Melhorias em salto vertical, sprint, arremesso com medicine ball e outras habilidades aparecem com máquinas, pesos livres, exercícios com o próprio peso e pliometria; a combinação de força e pliometria frequentemente potencializa os efeitos (sinergia). Ensaios de prevenção apontam que programas de pré-temporada, que incluam força, pliometria, equilíbrio/controle e educação de técnica (p. ex., aterrissagens e mudanças de direção), reduzem incidência e severidade de lesões em adolescentes, especialmente em esportes com alto risco de joelho em meninas.

Testes, prescrição e desenho de programas

  • Testes máximos (1RM). Quando precedidos de familiarização, com aquecimento adequado, técnica estável e supervisão qualificada, testes de 1RM são seguros em crianças e adolescentes, e os picos de força a que jovens se expõem no esporte informal frequentemente excedem as cargas controladas do laboratório/academia.

  • Aquecimento e alongamento. O aquecimento deve priorizar movimentos dinâmicos (saltitos, deslocamentos, mobilidade ativa) por 5–10 min. O alongamento estático fica preferencialmente para o resfriamento, pois pode reduzir agudamente desempenho de força/potência quando realizado imediatamente antes.

  • Escolha e ordem dos exercícios. Iniciar por multiarticulares e grandes grupamentos quando o sistema neuromuscular está menos fatigado; priorizar técnica e controle em todas as fases (concêntrica e excêntrica). Exercícios específicos para região lombo-pélvica e equilíbrio de forças agonista–antagonista são mandatórios.

  • Intensidade, volume e progressão. Crianças iniciam com cargas leves, 1–2 séries de 10–15 repetições, evoluindo para múltiplas séries e 6–10 repetições nos multiarticulares conforme maturidade técnica. Para potência, 1–3 séries de 3–6 repetições com cargas leves-moderadas e execução explosiva porém controlada; pausas breves entre repetições podem ajudar a recompor a posição inicial e manter qualidade. Aumentos de carga em 5–10%, condicionados à técnica.

  • Intervalos e frequência. Como crianças recuperam-se relativamente rápido de esforços intermitentes, ~1 min pode ser suficiente em protocolos moderados; para exercícios de alta habilidade/potência, usar 2–3 min.

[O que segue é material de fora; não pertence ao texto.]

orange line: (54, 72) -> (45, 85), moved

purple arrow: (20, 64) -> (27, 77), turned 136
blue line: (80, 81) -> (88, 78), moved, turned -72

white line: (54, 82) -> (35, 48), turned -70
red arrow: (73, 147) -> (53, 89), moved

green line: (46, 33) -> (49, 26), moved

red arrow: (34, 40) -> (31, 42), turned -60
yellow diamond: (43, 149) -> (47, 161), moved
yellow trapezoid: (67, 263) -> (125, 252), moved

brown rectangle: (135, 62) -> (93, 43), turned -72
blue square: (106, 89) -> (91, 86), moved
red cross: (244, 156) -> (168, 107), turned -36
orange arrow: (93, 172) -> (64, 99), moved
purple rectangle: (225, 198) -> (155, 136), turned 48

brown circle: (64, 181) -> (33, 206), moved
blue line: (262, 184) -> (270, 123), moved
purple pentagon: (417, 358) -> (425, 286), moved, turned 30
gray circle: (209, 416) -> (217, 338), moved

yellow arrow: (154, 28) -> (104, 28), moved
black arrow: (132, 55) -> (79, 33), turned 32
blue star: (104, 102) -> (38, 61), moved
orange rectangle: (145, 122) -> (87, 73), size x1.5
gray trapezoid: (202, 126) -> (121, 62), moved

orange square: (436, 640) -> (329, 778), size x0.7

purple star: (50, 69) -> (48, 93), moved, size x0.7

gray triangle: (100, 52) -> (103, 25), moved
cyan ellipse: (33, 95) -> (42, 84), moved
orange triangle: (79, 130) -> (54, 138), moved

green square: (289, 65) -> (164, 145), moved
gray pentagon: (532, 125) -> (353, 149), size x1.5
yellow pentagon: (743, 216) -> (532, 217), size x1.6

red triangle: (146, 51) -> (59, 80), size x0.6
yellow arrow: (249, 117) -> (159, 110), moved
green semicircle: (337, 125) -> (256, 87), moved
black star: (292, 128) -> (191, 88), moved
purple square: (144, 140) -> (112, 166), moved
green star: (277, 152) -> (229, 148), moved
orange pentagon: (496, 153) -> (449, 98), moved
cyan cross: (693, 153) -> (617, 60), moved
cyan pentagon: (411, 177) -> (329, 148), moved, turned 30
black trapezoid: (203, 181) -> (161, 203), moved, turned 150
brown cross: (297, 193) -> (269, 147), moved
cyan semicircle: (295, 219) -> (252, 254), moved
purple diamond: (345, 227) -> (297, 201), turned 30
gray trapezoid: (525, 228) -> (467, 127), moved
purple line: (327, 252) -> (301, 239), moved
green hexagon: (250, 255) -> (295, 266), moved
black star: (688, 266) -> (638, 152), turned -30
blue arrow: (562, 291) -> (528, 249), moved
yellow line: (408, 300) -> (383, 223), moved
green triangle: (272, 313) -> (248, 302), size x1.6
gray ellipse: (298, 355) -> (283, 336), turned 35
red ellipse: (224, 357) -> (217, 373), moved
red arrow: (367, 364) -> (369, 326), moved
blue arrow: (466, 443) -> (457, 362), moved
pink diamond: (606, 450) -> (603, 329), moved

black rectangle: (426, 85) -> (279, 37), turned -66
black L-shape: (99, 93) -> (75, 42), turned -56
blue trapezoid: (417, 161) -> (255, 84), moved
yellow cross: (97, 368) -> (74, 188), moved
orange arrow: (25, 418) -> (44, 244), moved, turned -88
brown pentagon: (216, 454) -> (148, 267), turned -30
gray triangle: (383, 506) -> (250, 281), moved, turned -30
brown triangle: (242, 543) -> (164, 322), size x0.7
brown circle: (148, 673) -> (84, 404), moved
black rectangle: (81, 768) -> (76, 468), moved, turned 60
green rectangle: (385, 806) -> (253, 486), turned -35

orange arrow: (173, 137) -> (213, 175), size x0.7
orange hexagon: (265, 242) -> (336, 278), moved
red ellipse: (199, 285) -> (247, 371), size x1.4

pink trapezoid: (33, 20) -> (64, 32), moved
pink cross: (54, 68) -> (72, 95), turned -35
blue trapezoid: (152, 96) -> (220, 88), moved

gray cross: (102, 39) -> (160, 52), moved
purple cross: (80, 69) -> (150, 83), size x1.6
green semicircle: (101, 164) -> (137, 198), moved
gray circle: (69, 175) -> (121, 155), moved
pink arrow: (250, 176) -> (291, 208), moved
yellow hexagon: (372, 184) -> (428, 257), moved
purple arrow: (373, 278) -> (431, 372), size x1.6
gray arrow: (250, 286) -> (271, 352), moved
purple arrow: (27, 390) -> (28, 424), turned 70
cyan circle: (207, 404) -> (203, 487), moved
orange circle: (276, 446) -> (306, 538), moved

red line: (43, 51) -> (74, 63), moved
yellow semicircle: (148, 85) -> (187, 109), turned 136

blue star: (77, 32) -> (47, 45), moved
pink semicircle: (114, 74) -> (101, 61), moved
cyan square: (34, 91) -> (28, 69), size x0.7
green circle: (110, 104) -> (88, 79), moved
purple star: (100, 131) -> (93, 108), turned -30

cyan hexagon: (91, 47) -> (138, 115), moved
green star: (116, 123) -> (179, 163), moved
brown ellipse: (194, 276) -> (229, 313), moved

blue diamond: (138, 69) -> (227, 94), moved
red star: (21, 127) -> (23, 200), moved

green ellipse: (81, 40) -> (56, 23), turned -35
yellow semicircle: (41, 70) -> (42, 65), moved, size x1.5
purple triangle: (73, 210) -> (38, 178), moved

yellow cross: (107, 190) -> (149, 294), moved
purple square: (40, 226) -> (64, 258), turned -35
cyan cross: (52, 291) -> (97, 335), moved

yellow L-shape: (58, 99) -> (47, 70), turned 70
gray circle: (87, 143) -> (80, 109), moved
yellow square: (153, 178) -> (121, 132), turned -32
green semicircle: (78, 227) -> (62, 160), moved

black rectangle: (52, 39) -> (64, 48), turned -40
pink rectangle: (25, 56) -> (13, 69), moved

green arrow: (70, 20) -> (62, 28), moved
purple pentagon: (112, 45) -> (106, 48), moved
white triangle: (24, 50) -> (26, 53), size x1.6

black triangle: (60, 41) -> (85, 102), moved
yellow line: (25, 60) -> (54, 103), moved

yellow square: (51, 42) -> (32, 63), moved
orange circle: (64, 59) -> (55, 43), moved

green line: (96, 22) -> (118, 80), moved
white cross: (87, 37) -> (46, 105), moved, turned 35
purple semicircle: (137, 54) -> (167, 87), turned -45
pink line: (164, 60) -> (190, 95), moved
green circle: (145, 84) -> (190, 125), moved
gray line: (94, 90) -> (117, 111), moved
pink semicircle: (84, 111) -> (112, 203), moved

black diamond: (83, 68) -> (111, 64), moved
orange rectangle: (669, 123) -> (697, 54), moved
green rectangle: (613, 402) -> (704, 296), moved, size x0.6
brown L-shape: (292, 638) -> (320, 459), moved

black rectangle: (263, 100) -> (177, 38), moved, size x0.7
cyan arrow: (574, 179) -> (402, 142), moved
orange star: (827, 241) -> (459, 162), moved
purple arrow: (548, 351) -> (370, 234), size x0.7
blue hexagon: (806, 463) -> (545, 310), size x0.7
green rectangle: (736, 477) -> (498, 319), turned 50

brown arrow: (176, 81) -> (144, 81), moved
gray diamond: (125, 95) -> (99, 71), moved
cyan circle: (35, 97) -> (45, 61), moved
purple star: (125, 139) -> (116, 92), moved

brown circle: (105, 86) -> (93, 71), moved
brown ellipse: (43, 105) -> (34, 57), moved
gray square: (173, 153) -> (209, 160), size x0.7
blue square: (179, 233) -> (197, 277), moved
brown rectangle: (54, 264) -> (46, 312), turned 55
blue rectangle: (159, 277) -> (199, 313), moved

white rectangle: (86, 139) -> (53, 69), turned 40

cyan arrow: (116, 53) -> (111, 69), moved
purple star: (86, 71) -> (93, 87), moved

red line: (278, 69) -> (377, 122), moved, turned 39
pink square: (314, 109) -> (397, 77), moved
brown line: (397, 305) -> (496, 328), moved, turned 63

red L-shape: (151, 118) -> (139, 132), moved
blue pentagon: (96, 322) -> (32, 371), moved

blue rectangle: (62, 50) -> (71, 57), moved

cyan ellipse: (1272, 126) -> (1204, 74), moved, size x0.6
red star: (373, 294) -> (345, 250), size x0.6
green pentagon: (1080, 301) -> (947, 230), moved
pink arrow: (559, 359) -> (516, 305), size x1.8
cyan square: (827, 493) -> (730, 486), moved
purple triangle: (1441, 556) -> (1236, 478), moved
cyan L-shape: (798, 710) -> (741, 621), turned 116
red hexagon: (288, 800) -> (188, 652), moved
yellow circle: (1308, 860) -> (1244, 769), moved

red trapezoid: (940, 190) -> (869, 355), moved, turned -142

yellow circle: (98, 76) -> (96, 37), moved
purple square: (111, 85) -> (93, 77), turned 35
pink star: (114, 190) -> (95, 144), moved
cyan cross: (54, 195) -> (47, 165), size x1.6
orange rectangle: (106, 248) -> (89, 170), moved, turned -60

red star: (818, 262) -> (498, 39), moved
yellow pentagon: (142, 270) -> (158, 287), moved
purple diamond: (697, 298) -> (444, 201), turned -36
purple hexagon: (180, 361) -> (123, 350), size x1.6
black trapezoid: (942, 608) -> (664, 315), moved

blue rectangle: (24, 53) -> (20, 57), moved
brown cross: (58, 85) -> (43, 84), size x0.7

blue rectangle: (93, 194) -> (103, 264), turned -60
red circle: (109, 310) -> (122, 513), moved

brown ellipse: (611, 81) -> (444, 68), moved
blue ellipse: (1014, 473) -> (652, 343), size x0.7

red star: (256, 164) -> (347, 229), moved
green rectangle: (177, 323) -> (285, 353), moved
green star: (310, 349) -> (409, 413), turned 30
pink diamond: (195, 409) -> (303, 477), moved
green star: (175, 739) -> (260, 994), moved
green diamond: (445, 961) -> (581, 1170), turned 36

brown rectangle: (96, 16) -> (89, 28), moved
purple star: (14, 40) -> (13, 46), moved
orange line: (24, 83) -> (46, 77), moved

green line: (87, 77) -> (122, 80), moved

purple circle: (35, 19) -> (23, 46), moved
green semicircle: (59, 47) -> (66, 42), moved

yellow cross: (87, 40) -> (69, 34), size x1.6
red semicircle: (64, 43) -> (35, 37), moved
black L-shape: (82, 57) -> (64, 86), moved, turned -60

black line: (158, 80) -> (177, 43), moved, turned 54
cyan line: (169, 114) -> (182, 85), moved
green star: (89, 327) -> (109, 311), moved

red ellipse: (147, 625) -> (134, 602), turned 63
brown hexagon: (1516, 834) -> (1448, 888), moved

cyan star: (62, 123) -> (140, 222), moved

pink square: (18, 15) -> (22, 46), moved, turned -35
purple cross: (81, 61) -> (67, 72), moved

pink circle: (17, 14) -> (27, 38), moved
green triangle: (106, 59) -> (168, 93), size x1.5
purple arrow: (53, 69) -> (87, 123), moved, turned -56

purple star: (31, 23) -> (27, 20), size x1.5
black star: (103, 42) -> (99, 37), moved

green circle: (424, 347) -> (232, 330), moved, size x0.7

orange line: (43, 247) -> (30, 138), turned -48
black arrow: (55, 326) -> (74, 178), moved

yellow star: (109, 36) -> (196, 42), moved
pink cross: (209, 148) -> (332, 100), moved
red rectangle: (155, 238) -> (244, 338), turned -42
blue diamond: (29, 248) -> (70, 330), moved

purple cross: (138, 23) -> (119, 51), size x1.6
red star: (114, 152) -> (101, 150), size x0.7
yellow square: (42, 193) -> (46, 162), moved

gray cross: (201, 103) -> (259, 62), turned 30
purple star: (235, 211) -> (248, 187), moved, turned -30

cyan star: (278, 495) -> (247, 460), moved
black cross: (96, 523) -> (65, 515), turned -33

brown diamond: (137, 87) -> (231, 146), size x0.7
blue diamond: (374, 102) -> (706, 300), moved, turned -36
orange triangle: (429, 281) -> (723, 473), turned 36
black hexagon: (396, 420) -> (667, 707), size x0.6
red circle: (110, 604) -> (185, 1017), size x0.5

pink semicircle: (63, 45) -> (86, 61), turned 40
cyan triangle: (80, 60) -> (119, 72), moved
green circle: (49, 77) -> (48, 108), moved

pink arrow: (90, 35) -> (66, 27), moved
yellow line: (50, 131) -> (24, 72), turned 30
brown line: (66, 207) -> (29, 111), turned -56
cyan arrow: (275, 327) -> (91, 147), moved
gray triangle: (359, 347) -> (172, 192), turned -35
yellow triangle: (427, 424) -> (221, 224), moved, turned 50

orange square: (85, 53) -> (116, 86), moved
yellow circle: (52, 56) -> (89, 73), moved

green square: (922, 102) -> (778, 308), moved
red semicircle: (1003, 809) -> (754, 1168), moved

Frequência de 2–3 dias/semana em dias não consecutivos (48–72 h entre sessões) é a base; frequências maiores exigem controle rigoroso de volume, intensidade, sono e nutrição.

  • Variação e periodização. Variações planejadas de volume, intensidade, escolha de exercícios e intervalos previnem estagnação e reduzem risco de sobreuso. Incluir semanas de descanso ativo entre temporadas e educação sobre nutrição, hidratação e sono.

Papel da supervisão qualificada e do ambiente

A supervisão direta por profissionais experientes em populações pediátricas, com certificação reconhecida e domínio de progressões técnicas, eleva a segurança, adesão e magnitude dos ganhos. Em contraposição, ambientes domésticos sem controle (equipamento inadequado, ausência de monitores) elevam o risco de acidentes, inclusive eventos potencialmente graves.

Conclusão

O consenso da NSCA é inequívoco: crianças e adolescentes podem e devem realizar treinamento de força, desde que a prescrição seja etário-específica, progressiva e supervisionada. Os benefícios se estendem da aptidão neuromuscular à saúde óssea e metabólica, passando por habilidades motoras, bem-estar e prevenção de lesões. As prioridades práticas são: ensino técnico minucioso, progressões graduais, variação planejada, respeito à individualidade biológica e contexto seguro.

Referência:
Faigenbaum AD, Kraemer WJ, Blimkie CJR, Jeffreys I, Micheli LJ, Nitka M, Rowland TW. Youth resistance training: Updated position statement paper from the National Strength and Conditioning Association. Journal of Strength and Conditioning Research. 2009;23(Suppl 5):S60–S79.